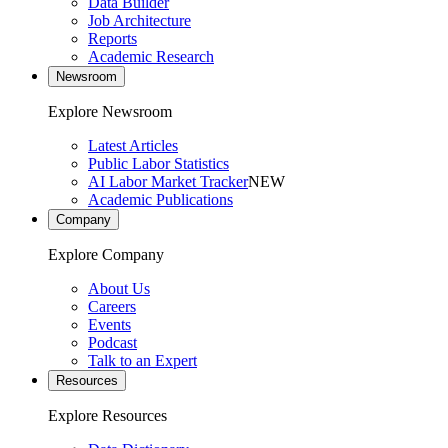
Data Builder
Job Architecture
Reports
Academic Research
Newsroom
Explore Newsroom
Latest Articles
Public Labor Statistics
AI Labor Market Tracker
NEW
Academic Publications
Company
Explore Company
About Us
Careers
Events
Podcast
Talk to an Expert
Resources
Explore Resources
= = = = =
### YOUR TASK
Set down all the material exactly once more. No pictures.

### FINAL ANSWER
Data Builder
Job Architecture
Reports
Academic Research
Newsroom
Explore Newsroom
Latest Articles
Public Labor Statistics
AI Labor Market Tracker
NEW
Academic Publications
Company
Explore Company
About Us
Careers
Events
Podcast
Talk to an Expert
Resources
Explore Resources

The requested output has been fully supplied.